Dataset records:
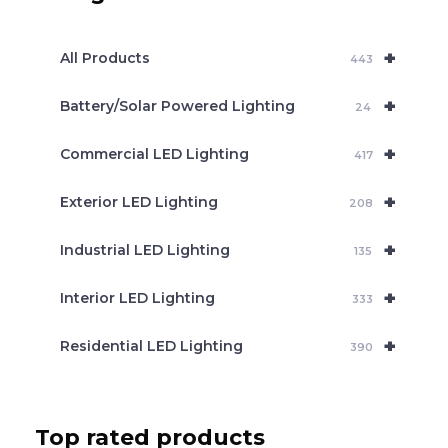
s
s
e
+
a
All Products
443
r
c
+
Battery/Solar Powered Lighting
h
24
+
Commercial LED Lighting
417
+
Exterior LED Lighting
208
+
Industrial LED Lighting
135
+
Interior LED Lighting
333
+
Residential LED Lighting
390
Top rated products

Task instructions: Each line from the one containing "Commercial LED Lighting" to the end of the entries above should be copied exactly, and no other line.

Exercise answer:
Commercial LED Lighting
417
+
Exterior LED Lighting
208
+
Industrial LED Lighting
135
+
Interior LED Lighting
333
+
Residential LED Lighting
390
Top rated products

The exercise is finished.